Maniant l’ironie, la provocation et le romantisme, Kety surprend en mêlant poésie et slang argotique avec cette voix grave qui lui est propre. « J’aime les contrastes. Mettre une phrase intelligente à côté d’un truc où j’ai l’air carrément débile. Je peux paraître comme un penseur ou comme le pire des blaireaux. » raconte-t-il à Rolling Stone. Cependant, sa véritable force est sa capacité à écrire des refrains entêtants, sur des mélodies envoûtantes, comme sur Lacoste, ode pour le croco français, Pantani, hommage à son idole Marco, ou encore l’hypnotique Piccolo Kety, un savoureux mélange entre Tunnel Vision de Kodak Black et de Piccola Katy de I Pooh. Un morceau très inspiré de celui de Dieuson Octave, à tel point que le refrain du romain est quasiment la traduction littérale de celui du natif de Pompano Beach.

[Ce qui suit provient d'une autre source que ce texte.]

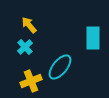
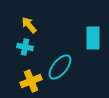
cyan cross: rotated 35 degrees counterclockwise
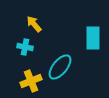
yellow arrow: moved 5 px right, 1 px up
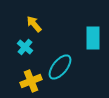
cyan cross: rotated 28 degrees clockwise
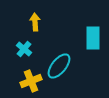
yellow arrow: moved 1 px right, 2 px up; rotated 36 degrees clockwise
cyan cross: moved 1 px left, 2 px down
cyan ellipse: moved 1 px left, 1 px up
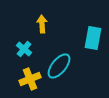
yellow arrow: moved 7 px right, 2 px down
cyan rectangle: rotated 10 degrees clockwise
yellow cross: moved 1 px left, 2 px up
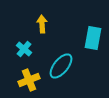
cyan ellipse: moved 2 px right
yellow cross: moved 1 px left, 1 px down
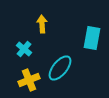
cyan rectangle: moved 1 px left
cyan ellipse: moved 1 px left, 2 px down
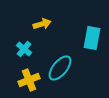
yellow arrow: rotated 78 degrees clockwise
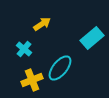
yellow arrow: rotated 18 degrees counterclockwise
cyan rectangle: rotated 40 degrees clockwise
yellow cross: moved 3 px right
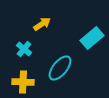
yellow cross: moved 9 px left, 2 px down; rotated 25 degrees clockwise
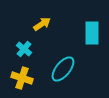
cyan rectangle: moved 5 px up; rotated 50 degrees counterclockwise
cyan ellipse: moved 3 px right, 1 px down
yellow cross: moved 1 px left, 4 px up; rotated 15 degrees clockwise
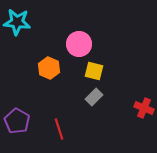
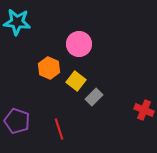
yellow square: moved 18 px left, 10 px down; rotated 24 degrees clockwise
red cross: moved 2 px down
purple pentagon: rotated 10 degrees counterclockwise
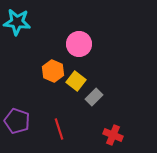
orange hexagon: moved 4 px right, 3 px down
red cross: moved 31 px left, 25 px down
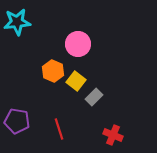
cyan star: rotated 12 degrees counterclockwise
pink circle: moved 1 px left
purple pentagon: rotated 10 degrees counterclockwise
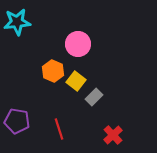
red cross: rotated 24 degrees clockwise
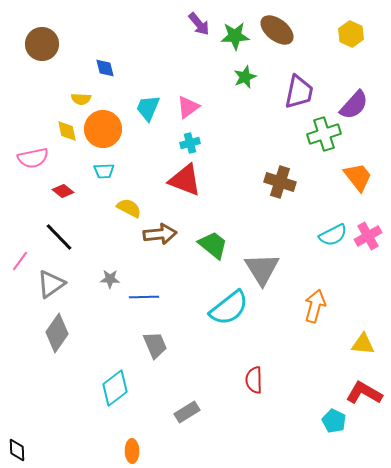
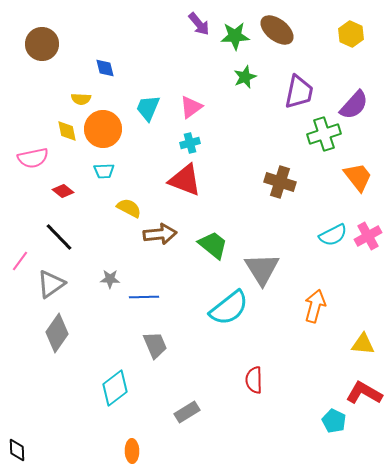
pink triangle at (188, 107): moved 3 px right
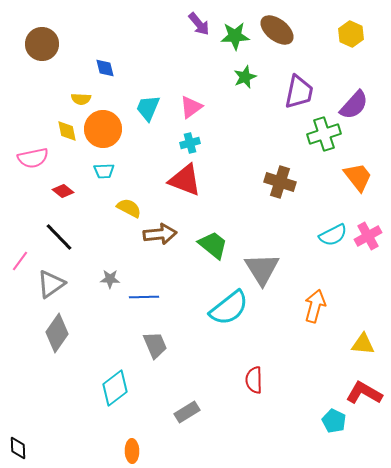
black diamond at (17, 450): moved 1 px right, 2 px up
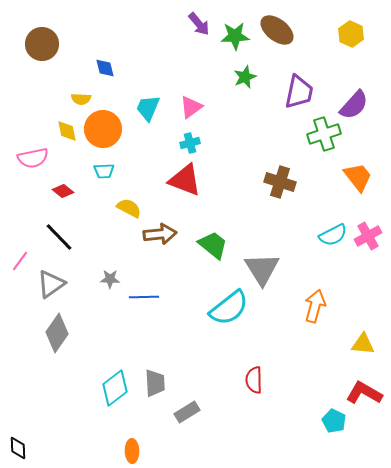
gray trapezoid at (155, 345): moved 38 px down; rotated 20 degrees clockwise
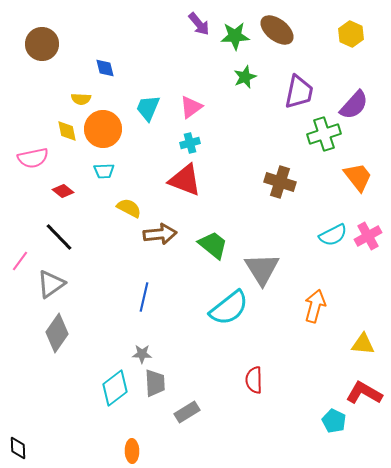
gray star at (110, 279): moved 32 px right, 75 px down
blue line at (144, 297): rotated 76 degrees counterclockwise
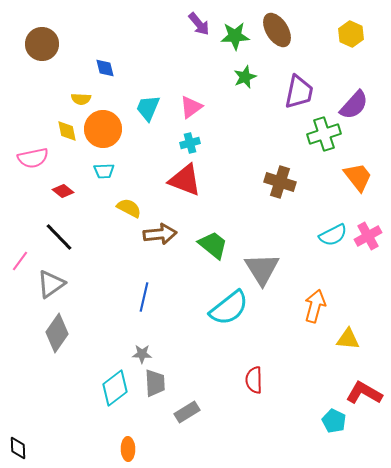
brown ellipse at (277, 30): rotated 20 degrees clockwise
yellow triangle at (363, 344): moved 15 px left, 5 px up
orange ellipse at (132, 451): moved 4 px left, 2 px up
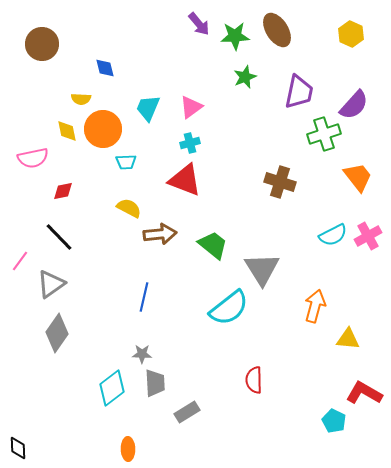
cyan trapezoid at (104, 171): moved 22 px right, 9 px up
red diamond at (63, 191): rotated 50 degrees counterclockwise
cyan diamond at (115, 388): moved 3 px left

Avec un tel nom pour son troisième projet, impossible de passer à côté du sacré, présent en filigrane tout au long des tracks. Dans Giuro Su Dio (Je Jure Devant Dieu), il se compare à Gucci Mane le Trapgod. Mais il n’hésite pas non plus à se décrire comme Jésus Christ et à assimiler ses pleurs aux larmes de sang de Notre-Dame de Fatima. Il contredit Saint Matthieu car autour de lui, les dits loups sont en réalité des moutons. Il craint de finir pauvre comme Saint-François d’Assise et veut seulement 12 personnes à son enterrement, les vrais, le noyau dur de sa famiglia. Ou encore dans le morceau Oh Madonna, la dimension dramatique est très vite tournée en ridicule par la répétition des supplications insistantes. Ketama est à la fois arrogant, sarcastique et n’a peur de rien car comme il le chante dans son dernier single « je suis jeune et sauvage ». Après avoir conquis Rome et Milan, l’Acqua Cheta comptent bien engloutir le reste de l’Europe accompagné de sa meute de lions affamés de Trastevere.